CNO Tells Congress the US Needs 450-Ship Navy

Mar 12, 2014|by Kris Osborn

Chief of  Naval Operations Adm. Jonathan Greenert told lawmakers Wednesday that the Navy  would need a 450-ship fleet in order to meet the global needs of combatant  commanders.

“For us to  meet what combatant commanders request, we need a Navy of 450 ships,” he told  the House Armed Services Committee.

Officially,  the Navy’s position is to achieve a 306-ship fleet by the end of the decade,  service officials said.  At the moment  there are 289 ships in the Navy, according to service officials who said the  number reflects a new method of counting ships.

The new  counting method, based on what the Navy calls a global force allocation  management plan, adds hospital ships and forward-positioned patrol craft to the  ship-counting methodology.  In addition,  the new counting procedure only counts forward-deployed mine countermeasure  ships and does not count those that are not deployed.

As a result  of the new ship-counting method, the Navy’s current ship total jumps from 284  to 289.

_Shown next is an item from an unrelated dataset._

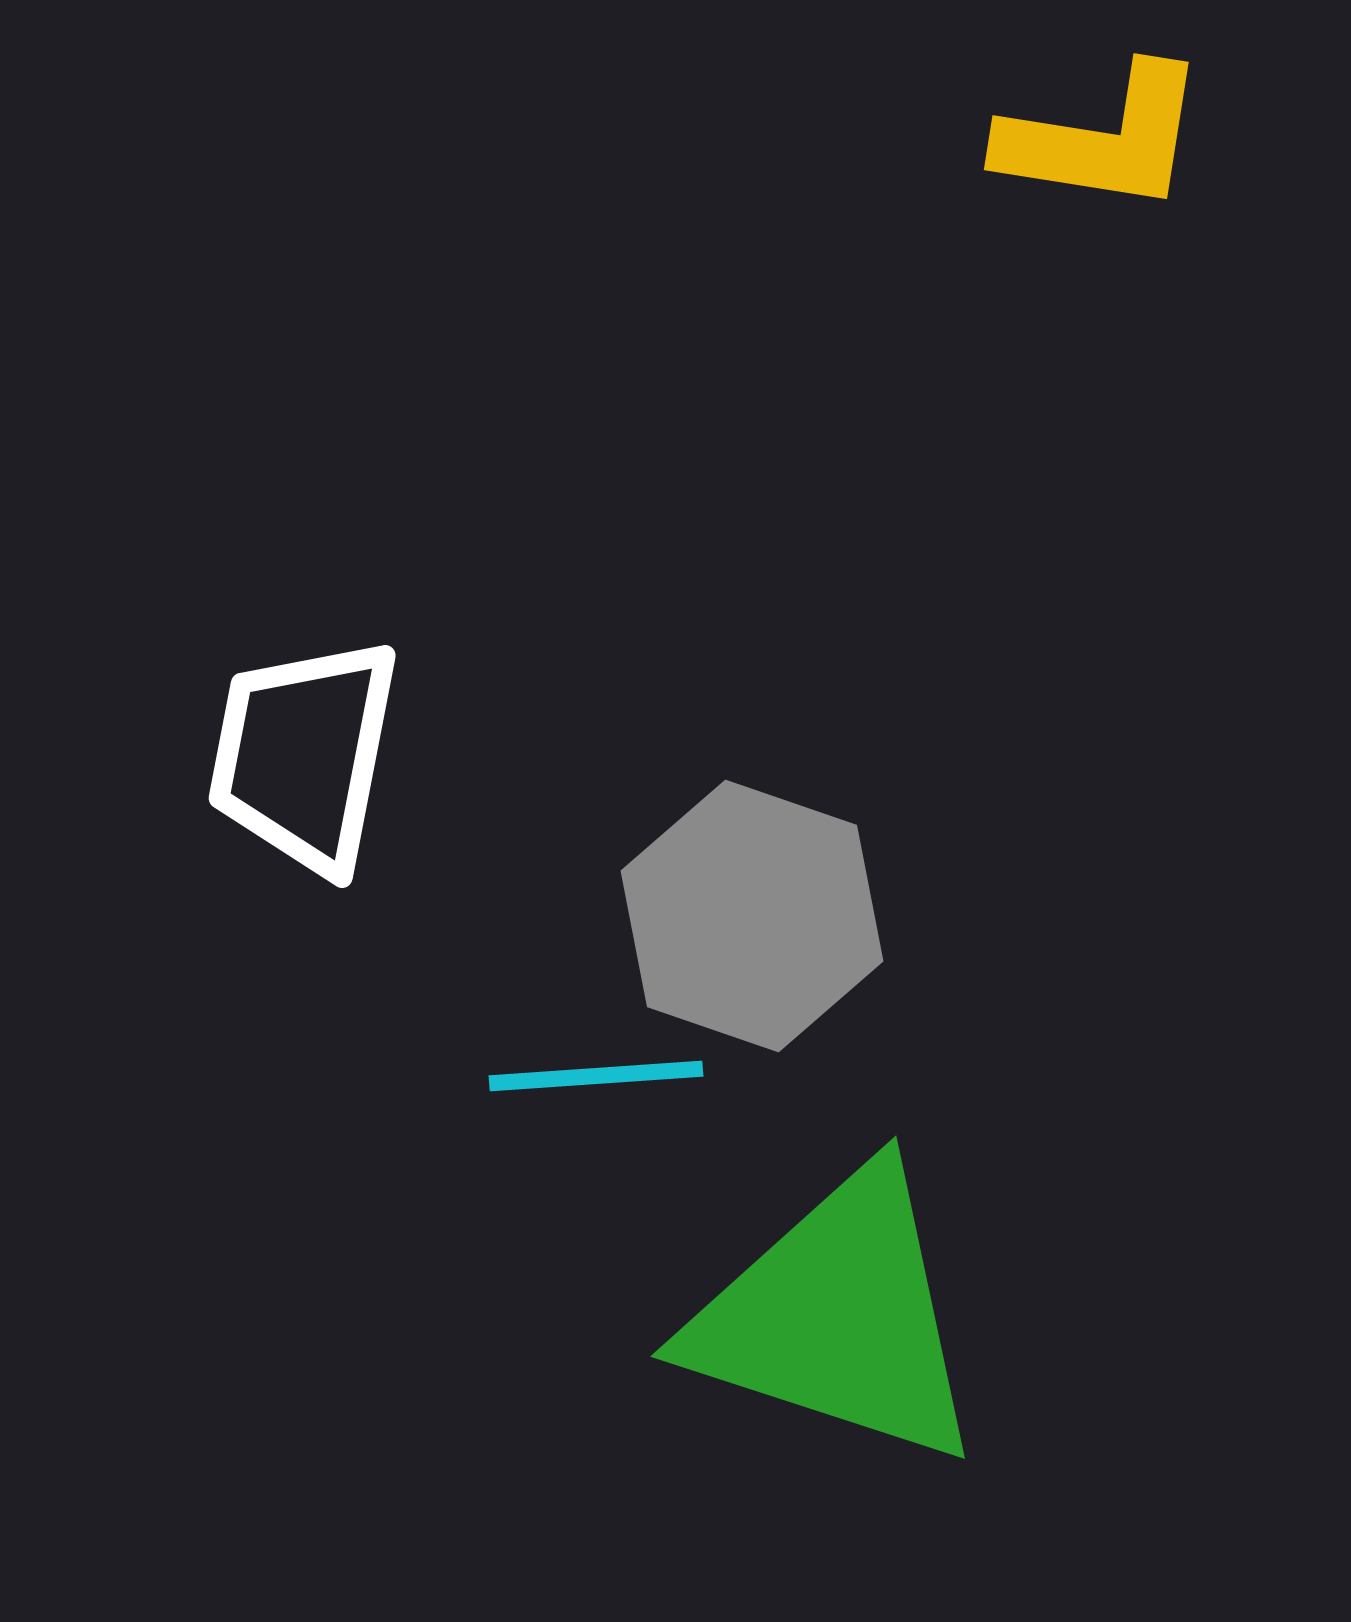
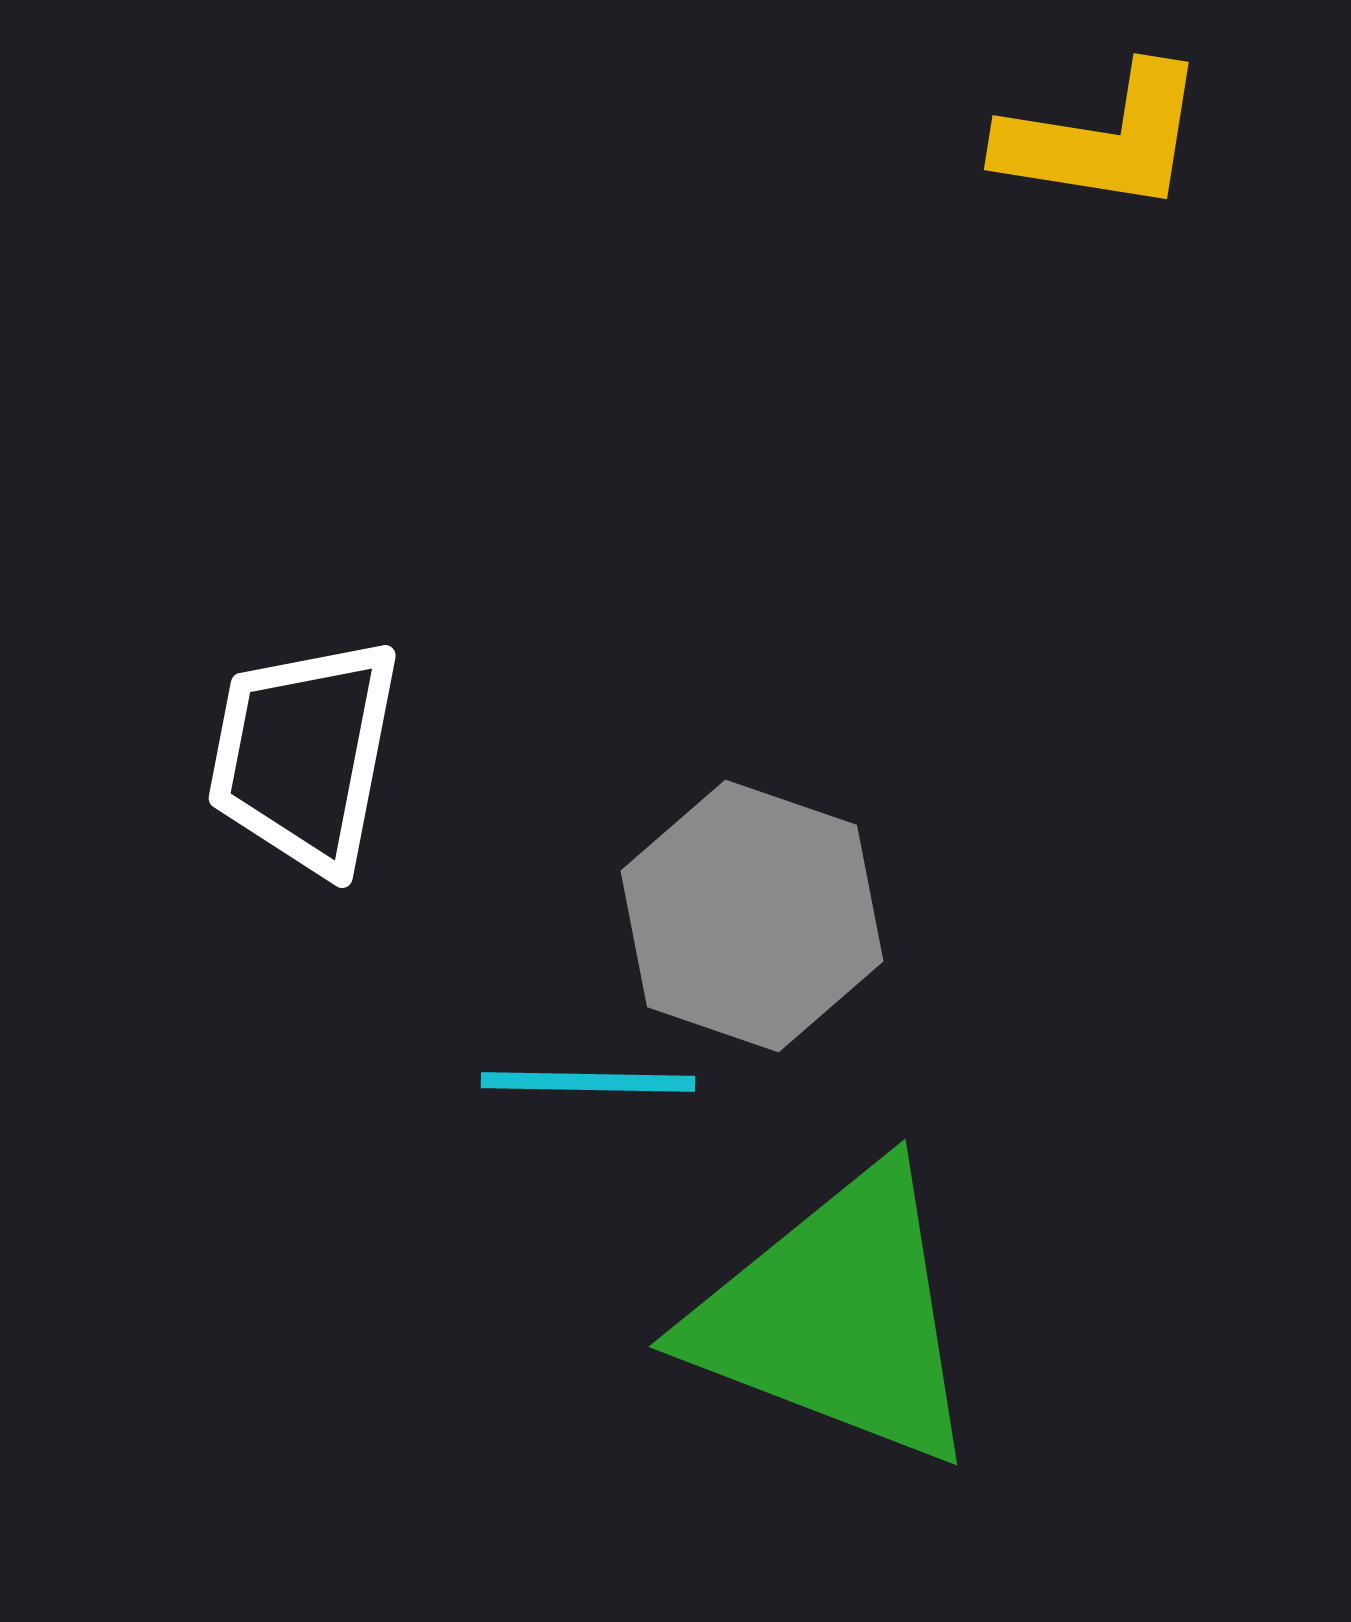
cyan line: moved 8 px left, 6 px down; rotated 5 degrees clockwise
green triangle: rotated 3 degrees clockwise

Overall, the Navy requested $148 billion  for fiscal year 2015, a $38 billion decrease over a projected five-year period  when compared with last year’s budget request.


Rep. Howard  “Buck” McKeon, chairman of the House Armed Services Committee, expressed  concern at the posture hearing that the fiscal year 2015 budget request will  amount to a dismantling of the Navy.

“These  drastic nonsensical cuts should stir immense debate. Is this the Navy America  wants? The security environment and need for Naval forces have not abated, yet  this is a fundamental, piecemeal dismantling of the world’s greatest Navy,”  McKeon said.

Rep. Randy  Forbes, R-Va., Chairman of the HASC Seapower and Projection Forces  Subcommittee, expressed concern that a decreasing percentage of requests from  commanders were being met.

“In 2007 we met 90-percent of the combatant  commander’s requirements. This year we will only meet 43 percent,” Forbes said.

McKeon said  the budget does not include money to refuel the USS George Washington, an  aircraft carrier slated to go through a four year refueling beginning in 2016.

However,  there has been discussion and debate about potentially retiring the USS George  Washington instead of spending the money to refuel the ship and extending its  life for another 25 years of service.  Retiring  the USS George Washington would drop the Navy’s carrier fleet down from 11 to  10 carriers.

“Last week  Admiral Locklear, the commander of U.S. Pacific Fleet, indicated that the Navy  cannot meet the global demand for aircraft carriers, yet the budget request  contains no funding for refueling and overhaul, forcing the Navy to  decommission the USS George Washington which has over 25 years of hull life,”  McKeon said.

Mabus  indicated that the fate of the USS George Washington remains up in the air.

“We want to  keep the 11th carrier and its associated air wing very much. What  we’ve done with this budget is move that decision to FY 16 so that there is  time to debate it and take a close look at what would be the realities if we  did decommission it,” Mabus said.

Mabus also  spelled out a handful of the impacts which would be associated with dropping  the Navy’s carrier fleet down to 10. Deployments of the remaining carriers  would be longer, the Navy’s global forward presence would be diminished,  carrier maintenance would be much more challenging and the U.S. industrial base  would be adversely affected, he described.

Although  Mabus said there would be serious consequences associated with retiring the  carrier, he stressed that the $7 billion needed to refuel the USS George  Washington would be tough to come by.

“There are  very few places that you can find seven billion dollars in any budget,” he told  the committee.

Addressing  the need for carriers, Chief of Naval Operations Adm. Jonathan Greenert told  the committee that Pacific Fleet Commander Adm. Samuel Locklear needs two full-time  carriers stationed in the Pacific theater. In fact, he said that a third  carrier would be needed for three to four months out of the year.

Greenert  also said dropping to 10 carriers would decrease the ability of the Navy to  fill what he called deterrence gaps and also increase risk.

Forbes said  that $243 million put in the 2015 budget by the House Armed Services Committee  to prepare for refueling the USS George Washington has been taken out of the  budget.

“There’s a  huge disconnect between the rhetoric we’re hearing and the actions that are  being taken,” Forbes said.